Member Login

Reset Password




ICALL Workshop 2012







9:30–10:15 Hans Paulussen (K. U. Leuven)

Web services as new interfaces for CALL applications

Human language technology has been around for some time, and yet it remains difficult for HLT tools to get off the ground in non-technical contexts where non-experts want to use software tools originally written for specialists. Although it is no longer necessary to convince them of the quality of linguistic resources—from raw text data to annotated corpora and electronic lexical databases—language researchers and applied linguists are often confronted with the fact that such resources are not always easily accessible, if you have little or no prior knowledge of basic text manipulation skills.

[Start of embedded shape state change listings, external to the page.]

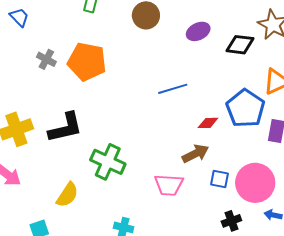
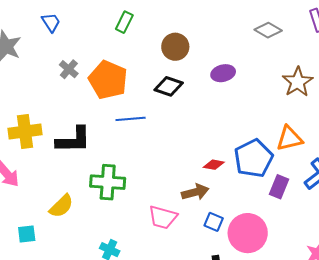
black diamond: (240, 45) -> (169, 86), moved
blue line: (173, 89) -> (131, 119), moved
green cross: (108, 162) -> (108, 182), turned -32

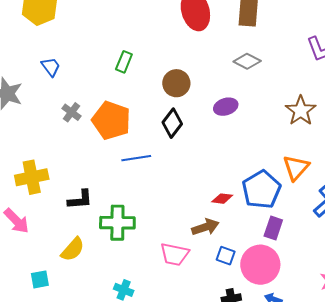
gray diamond: (268, 30) -> (247, 61), moved
black diamond: (169, 86) -> (172, 123), turned -68
orange triangle: (289, 138) -> (296, 168), turned -32
black L-shape: (73, 140) -> (80, 200), moved, size x0.7
purple rectangle: (279, 187) -> (273, 228), moved

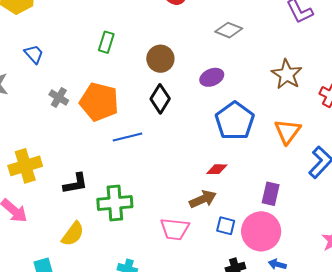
blue pentagon: (261, 190) -> (235, 121), moved

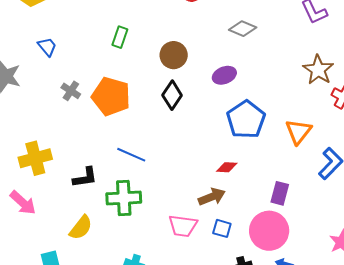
brown star: (287, 74) -> (318, 70), moved
blue line: (128, 137) -> (131, 155), moved, turned 36
blue square: (226, 226) -> (222, 228), moved

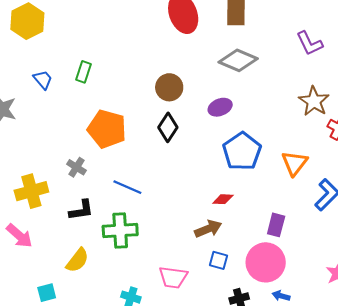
gray diamond: (243, 29) -> (238, 60), size x1.4
green rectangle: (120, 37) -> (83, 72), moved
gray cross: (71, 91) -> (76, 167), moved
pink trapezoid: (183, 226) -> (173, 277), moved

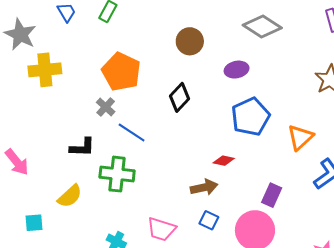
black diamond: (168, 127) -> (179, 97), moved
gray cross: (76, 167) -> (106, 107), moved
yellow cross: (31, 191) -> (45, 70), moved

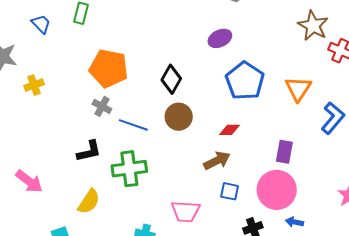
brown circle: (190, 41) -> (179, 117), moved
yellow cross: (45, 70) -> (34, 85), size x0.6

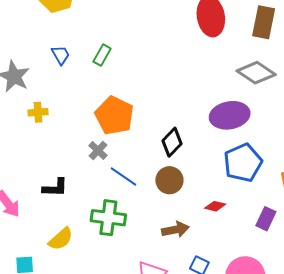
purple ellipse: (220, 38) -> (230, 115), size x1.6
black L-shape: (89, 151) -> (55, 188), moved
purple rectangle: (284, 152) -> (266, 219), moved
brown arrow: (217, 161) -> (175, 230), moved

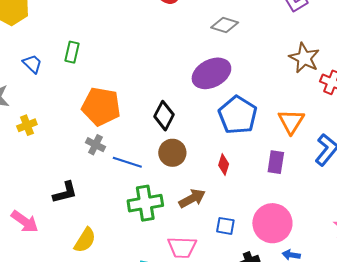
gray diamond: (256, 73) -> (225, 25), size x0.7
red diamond: (215, 206) -> (224, 165), turned -70
green cross: (108, 218) -> (145, 203), moved

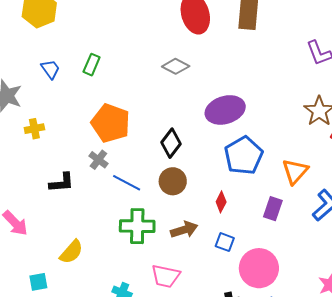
gray diamond: (225, 25) -> (176, 66), moved
black L-shape: (65, 192) -> (62, 183), moved
blue square: (225, 226) -> (225, 242), moved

In a way, computational linguists are right in saying that one should take the effort to gain these basic skills, but on the other hand, one cannot expect non-experts to get to grips with the complexities of the tools. We don’t expect either that a driver should know all the mechanical details of his car.

Web interfaces were probably the first environments where non-experts could get hands-on experience with linguistic resources without extra help from experts, even if the selection results are limited. As such, web interfaces are the first step into helping non-specialists to explore data independently. Web services open up new opportunities, making independent exploration more flexible for both the ordinary user and software developers who want to develop further on programs and interfaces developed by other programmers. However, this creates new challenges
for the programmer, since he now has to consider also all the complexities of handling and controlling the input of the non-expert user.

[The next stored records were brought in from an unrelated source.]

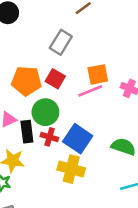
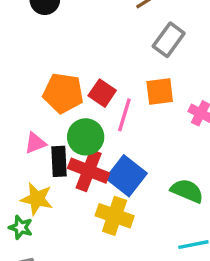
gray rectangle: (61, 42) -> (169, 40), moved
pink line: (90, 91) -> (124, 115), moved, turned -55
red cross: (49, 137) -> (89, 171), size x1.6

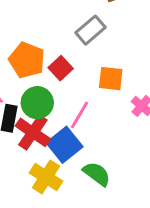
gray rectangle: (169, 40) -> (91, 30), moved
pink line: (124, 115) -> (79, 115), moved
green semicircle: (187, 191) -> (97, 174), moved

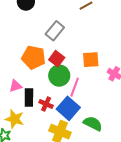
gray rectangle: (91, 30) -> (55, 31), moved
green circle: (37, 103) -> (59, 76), moved
red cross: (33, 132) -> (46, 104), size x0.6

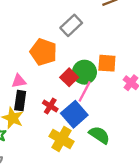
red square: (57, 59) -> (69, 77), moved
green circle: (59, 76) -> (84, 72), moved
black rectangle: (29, 98) -> (20, 101), moved

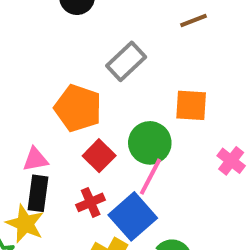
orange square: (107, 63) -> (191, 105), moved
red square: (69, 77) -> (99, 156), moved
red cross: (50, 106) -> (91, 202), turned 35

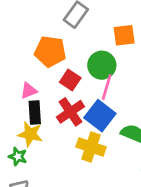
red cross: (91, 202) -> (70, 112), size x1.5

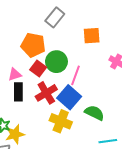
green circle: (102, 65) -> (56, 62), moved
red square: (70, 80) -> (38, 68), moved
yellow star: (30, 134) -> (15, 134), moved, turned -30

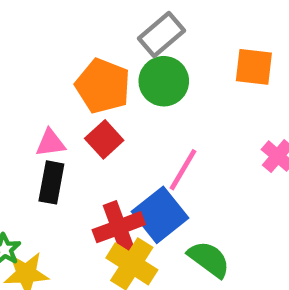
orange square: (92, 36) -> (254, 67), moved
green circle: (56, 62) -> (164, 81), moved
red cross: (46, 93) -> (119, 227), moved

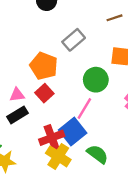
green circle: (164, 81) -> (96, 80), moved
black rectangle: (51, 182) -> (17, 115), turned 48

In this talk, we will present a web service for aligning bilingual texts at sentence level. The original program was developed for the compilation of DPC, the Dutch Parallel Corpus, an automatic alignment project as part of STEVIN, a programme set up to contribute to the further progress of HLT in Flanders and the Netherlands. The alignment web service presented is part of a set of web services that are being developed within the TTNWW project which aims at integrating components—that have been developed in the STEVIN projects—into a workflow system for
web services to be developed for CLARIN.


10:15–11:00 Frederik Cornillie, Reuben Lagatie (K. U. Leuven)

Leveraging crowdsourced data for the automatic generation of feedback in written dialogue tasks

This presentation will report on the ongoing development and evaluation of a sentence matching algorithm which is used to generate corrective feedback in a tutorial CALL system on the basis of crowdsourced data.

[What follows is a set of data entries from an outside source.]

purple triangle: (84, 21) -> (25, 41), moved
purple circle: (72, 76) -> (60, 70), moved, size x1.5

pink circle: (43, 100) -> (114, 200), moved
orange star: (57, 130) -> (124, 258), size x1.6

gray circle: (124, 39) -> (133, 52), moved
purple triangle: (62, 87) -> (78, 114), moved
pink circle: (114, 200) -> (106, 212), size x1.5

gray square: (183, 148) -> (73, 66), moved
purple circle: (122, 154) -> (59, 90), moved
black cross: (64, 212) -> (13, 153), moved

First, we will present the case within which the algorithm will be evaluated. The case concerns an online application in which learners play the role of a detective and gather clues by formulating (written) responses in scripted dialogue tasks. These tasks focus on a number of specific grammatical problems in English, but since the unit of response is at the level of the utterance, many alternative responses are possible. Learning support is available as feedback through metalinguistic prompts and model responses. The learners’ responses are logged by the system, and are subsequently evaluated by peers, as a form of educational crowdsourcing.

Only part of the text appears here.